◆ **What needs to be done**: Your copy should hold exactly the lines from the beginning of the listing below through the line with "en los cruces", without any pictures.
─── Task inputs ───
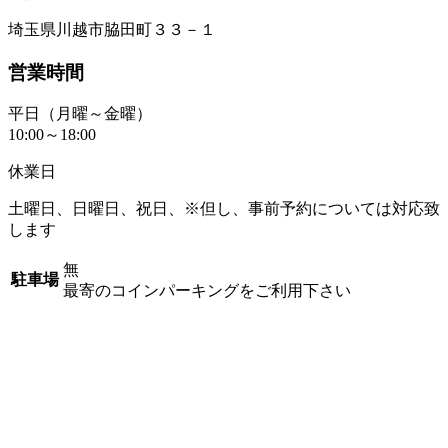
埼玉県川越市脇田町３３－１
営業時間
平日（月曜～金曜）
10:00～18:00
休業日
土曜日、日曜日、祝日、※但し、事前予約については対応致
します
無
駐車場
最寄のコインパーキングをご利用下さい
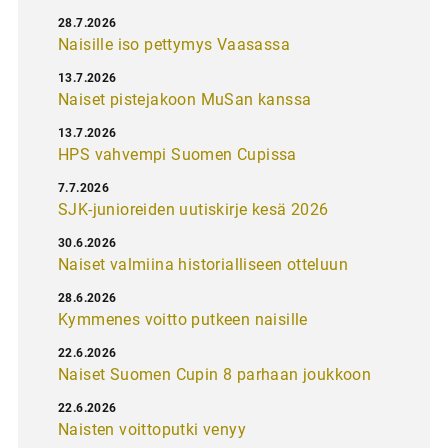
28.7.2026
Naisille iso pettymys Vaasassa
13.7.2026
Naiset pistejakoon MuSan kanssa
13.7.2026
HPS vahvempi Suomen Cupissa
7.7.2026
SJK-junioreiden uutiskirje kesä 2026
30.6.2026
Naiset valmiina historialliseen otteluun
28.6.2026
Kymmenes voitto putkeen naisille
22.6.2026
Naiset Suomen Cupin 8 parhaan joukkoon
22.6.2026
Naisten voittoputki venyy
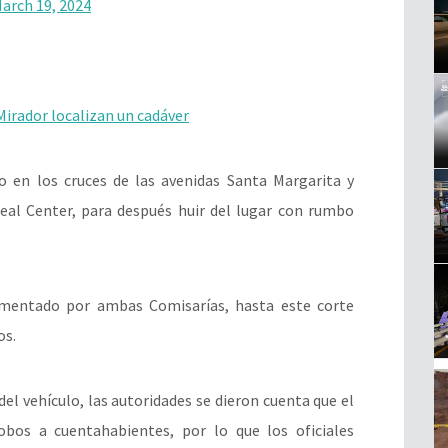
arch 19, 2024
irador localizan un cadáver
 en los cruces de las avenidas Santa Margarita y
 Real Center, para después huir del lugar con rumbo
ementado por ambas Comisarías, hasta este corte
os.
del vehículo, las autoridades se dieron cuenta que el
obos a cuentahabientes, por lo que los oficiales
───
◆ **Task answer**:
埼玉県川越市脇田町３３－１
営業時間
平日（月曜～金曜）
10:00～18:00
休業日
土曜日、日曜日、祝日、※但し、事前予約については対応致
します
無
駐車場
最寄のコインパーキングをご利用下さい
28.7.2026
Naisille iso pettymys Vaasassa
13.7.2026
Naiset pistejakoon MuSan kanssa
13.7.2026
HPS vahvempi Suomen Cupissa
7.7.2026
SJK-junioreiden uutiskirje kesä 2026
30.6.2026
Naiset valmiina historialliseen otteluun
28.6.2026
Kymmenes voitto putkeen naisille
22.6.2026
Naiset Suomen Cupin 8 parhaan joukkoon
22.6.2026
Naisten voittoputki venyy
arch 19, 2024
irador localizan un cadáver
 en los cruces de las avenidas Santa Margarita y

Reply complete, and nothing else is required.